Page images and extracted text:
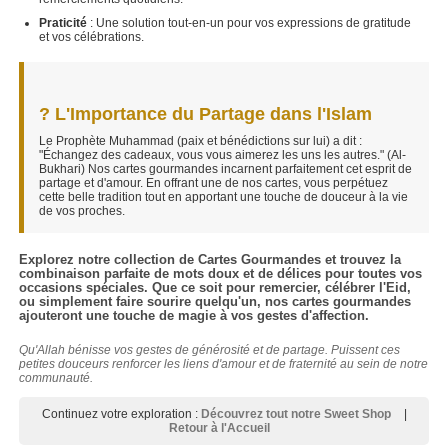
Praticité
: Une solution tout-en-un pour vos expressions de gratitude
et vos célébrations.
? L'Importance du Partage dans l'Islam
Le Prophète Muhammad (paix et bénédictions sur lui) a dit :
"Échangez des cadeaux, vous vous aimerez les uns les autres." (Al-
Bukhari) Nos cartes gourmandes incarnent parfaitement cet esprit de
partage et d'amour. En offrant une de nos cartes, vous perpétuez
cette belle tradition tout en apportant une touche de douceur à la vie
de vos proches.
Explorez notre collection de Cartes Gourmandes et trouvez la
combinaison parfaite de mots doux et de délices pour toutes vos
occasions spéciales. Que ce soit pour remercier, célébrer l'Eid,
ou simplement faire sourire quelqu'un, nos cartes gourmandes
ajouteront une touche de magie à vos gestes d'affection.
Qu'Allah bénisse vos gestes de générosité et de partage. Puissent ces
petites douceurs renforcer les liens d'amour et de fraternité au sein de notre
communauté.
Continuez votre exploration :
Découvrez tout notre Sweet Shop
|
Retour à l'Accueil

__Requirement__
Each entry should come back exactly as written, with its pictures omitted.

__Response__
Praticité
: Une solution tout-en-un pour vos expressions de gratitude
et vos célébrations.
? L'Importance du Partage dans l'Islam
Le Prophète Muhammad (paix et bénédictions sur lui) a dit :
"Échangez des cadeaux, vous vous aimerez les uns les autres." (Al-
Bukhari) Nos cartes gourmandes incarnent parfaitement cet esprit de
partage et d'amour. En offrant une de nos cartes, vous perpétuez
cette belle tradition tout en apportant une touche de douceur à la vie
de vos proches.
Explorez notre collection de Cartes Gourmandes et trouvez la
combinaison parfaite de mots doux et de délices pour toutes vos
occasions spéciales. Que ce soit pour remercier, célébrer l'Eid,
ou simplement faire sourire quelqu'un, nos cartes gourmandes
ajouteront une touche de magie à vos gestes d'affection.
Qu'Allah bénisse vos gestes de générosité et de partage. Puissent ces
petites douceurs renforcer les liens d'amour et de fraternité au sein de notre
communauté.
Continuez votre exploration :
Découvrez tout notre Sweet Shop
|
Retour à l'Accueil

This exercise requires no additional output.